Problemas dentales más comunes en la tercera edad 

1. Pérdida de piezas dentales 

La pérdida de dientes es frecuente en adultos mayores debido a enfermedades periodontales o caries no tratadas. Esto puede afectar la capacidad de masticar correctamente y la estética de la sonrisa. 

2. Enfermedad periodontal 

Las encías tienden a retraerse con la edad, lo que puede provocar gingivitis o periodontitis, enfermedades que pueden causar inflamación, sangrado y, en casos graves, la pérdida de dientes. 

3. Boca seca (xerostomía) 

La producción de saliva disminuye con la edad, especialmente en personas que toman ciertos medicamentos.

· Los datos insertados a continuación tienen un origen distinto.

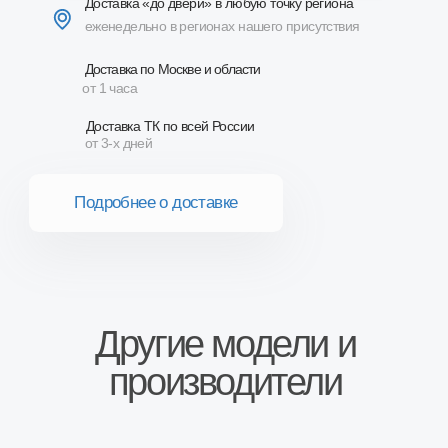
производители
Сопутствующие товары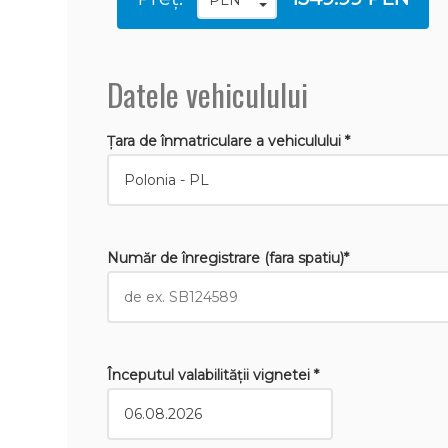
Datele vehiculului
Țara de înmatriculare a vehiculului *
Număr de înregistrare (fara spatiu)*
Începutul valabilităţii vignetei *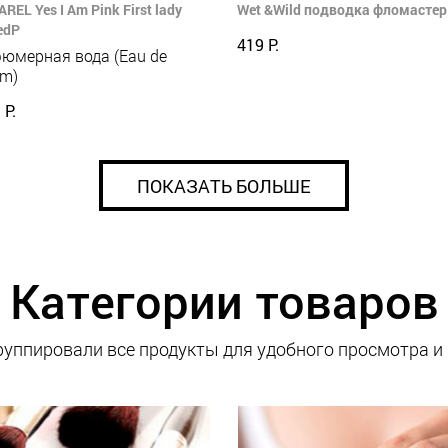
REL Yes I Am Pink First lady
Wet &Wild подводка фломастер 
edP
419 Р.
юмерная вода (Eau de
um)
 Р.
ПОКАЗАТЬ БОЛЬШЕ
Категории товаров
уппировали все продукты для удобного просмотра и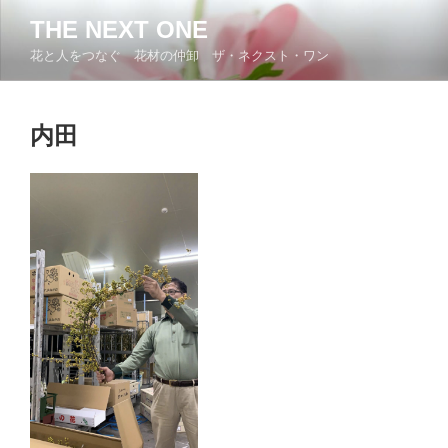
コ
THE NEXT ONE
ン
花と人をつなぐ 花材の仲卸 ザ・ネクスト・ワン
テ
ン
ツ
内田
へ
ス
キ
ッ
プ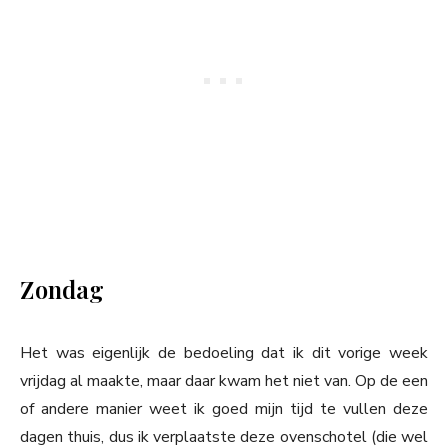
Zondag
Het was eigenlijk de bedoeling dat ik dit vorige week
vrijdag al maakte, maar daar kwam het niet van. Op de een
of andere manier weet ik goed mijn tijd te vullen deze
dagen thuis, dus ik verplaatste deze ovenschotel (die wel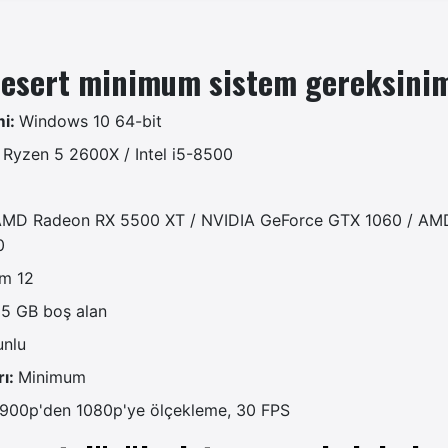
esert minimum sistem gereksinim
mi:
Windows 10 64-bit
Ryzen 5 2600X / Intel i5-8500
MD Radeon RX 5500 XT / NVIDIA GeForce GTX 1060 / AM
0
m 12
35 GB boş alan
unlu
rı:
Minimum
900p'den 1080p'ye ölçekleme, 30 FPS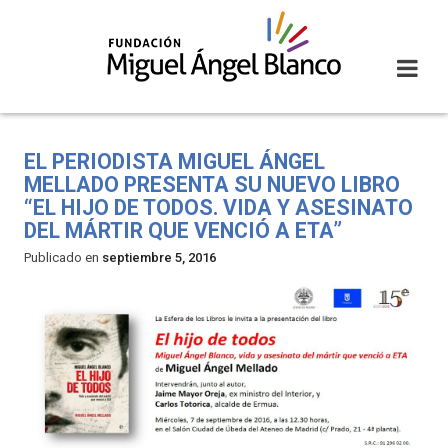
Skip
to
content
EL PERIODISTA MIGUEL ÁNGEL
MELLADO PRESENTA SU NUEVO LIBRO
“EL HIJO DE TODOS. VIDA Y ASESINATO
DEL MÁRTIR QUE VENCIÓ A ETA”
Publicado en
septiembre 5, 2016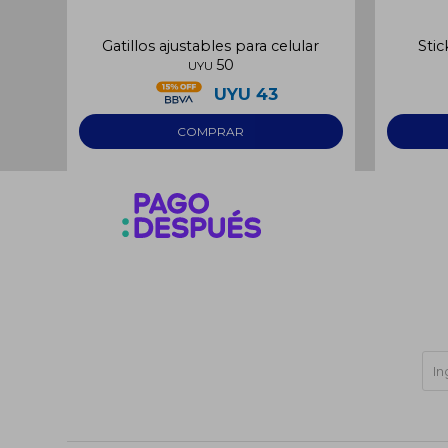
Gatillos ajustables para celular
Stic
50
UYU
UYU
43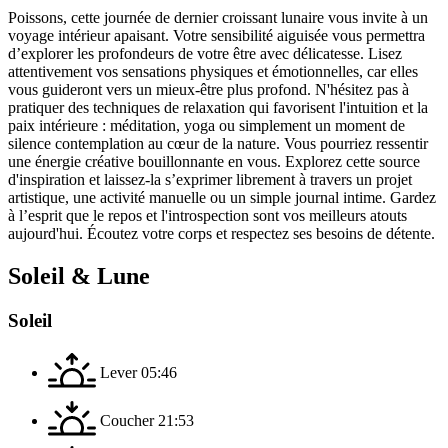
Poissons, cette journée de dernier croissant lunaire vous invite à un
voyage intérieur apaisant. Votre sensibilité aiguisée vous permettra
d’explorer les profondeurs de votre être avec délicatesse. Lisez
attentivement vos sensations physiques et émotionnelles, car elles
vous guideront vers un mieux-être plus profond. N'hésitez pas à
pratiquer des techniques de relaxation qui favorisent l'intuition et la
paix intérieure : méditation, yoga ou simplement un moment de
silence contemplation au cœur de la nature. Vous pourriez ressentir
une énergie créative bouillonnante en vous. Explorez cette source
d'inspiration et laissez-la s’exprimer librement à travers un projet
artistique, une activité manuelle ou un simple journal intime. Gardez
à l’esprit que le repos et l'introspection sont vos meilleurs atouts
aujourd'hui. Écoutez votre corps et respectez ses besoins de détente.
Soleil & Lune
Soleil
Lever
05:46
Coucher
21:53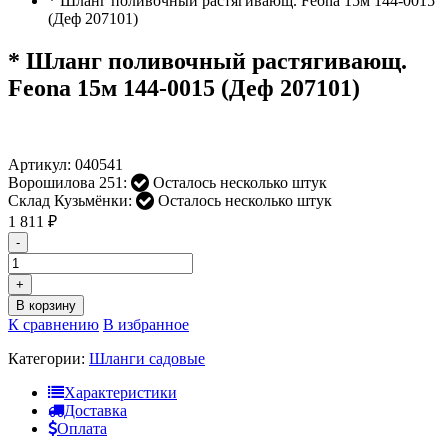
* Шланг поливочный растягивающ. Feona 15м 144-0015
(Деф 207101)
* Шланг поливочный растягивающ.
Feona 15м 144-0015 (Деф 207101)
Артикул:
040541
Ворошилова 251:
Осталось несколько штук
Склад Кузьмёнки:
Осталось несколько штук
1 811
₽
-
+
В корзину
К сравнению
В избранное
Категории:
Шланги садовые
Характеристики
Доставка
Оплата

Esto favorece la acumulación de bacterias y el desarrollo de caries y llagas. 

4. Caries radiculares 

Debido a la retracción de las encías, las raíces dentales pueden quedar expuestas, aumentando el riesgo de caries en estas zonas. 

5. Dificultades con prótesis dentales 

Las personas que usan prótesis dentales pueden experimentar molestias si estas no están bien ajustadas, lo que puede afectar la masticación y provocar irritaciones en la boca. 

Consejos para mantener una buena salud bucal en la tercera edad 

1. Mantener una higiene dental adecuada 

  • Cepillarse los dientes al menos dos veces al día con un cepillo de cerdas suaves. 
  • Usar pasta dental con flúor para fortalecer el esmalte y prevenir caries. 
  • Limpiar la lengua con un raspador o el mismo cepillo para eliminar bacterias. 

2. Uso del hilo dental y enjuague bucal 

  • El hilo dental ayuda a eliminar los restos de comida y la placa en zonas de difícil acceso. 
  • Un enjuague bucal sin alcohol puede contribuir a mantener la boca hidratada y libre de bacterias. 

3. Revisiones dentales periódicas 

  • Es recomendable acudir al dentista al menos dos veces al año para detectar problemas a tiempo. 
  • Un especialista puede realizar limpiezas profundas y evaluar el estado de las encías y los dientes. 

4. Hidratación y alimentación equilibrada 

  • Beber suficiente agua durante el día ayuda a combatir la sequedad bucal. 
  • Consumir alimentos ricos en calcio, como lácteos y frutos secos, fortalece los dientes. 
  • Evitar el consumo excesivo de azúcar y bebidas ácidas para prevenir el desgaste dental. 

5. Cuidado de las prótesis dentales 

  • Si se utilizan prótesis, es fundamental limpiarlas diariamente con productos adecuados. 
  • Acudir al dentista para ajustes si se experimenta incomodidad o irritaciones en la boca. 

6. Evitar el tabaco y el alcohol 

  • Fumar y consumir alcohol en exceso pueden aumentar el riesgo de enfermedades periodontales y cáncer oral. 
  • Dejar el tabaco mejora la salud de las encías y reduce el riesgo de pérdida dental. 

Si se experimenta dolor, inflamación en las encías, movilidad dental o dificultades para masticar, es importante acudir a un especialista lo antes posible. Un diagnóstico temprano puede evitar complicaciones mayores.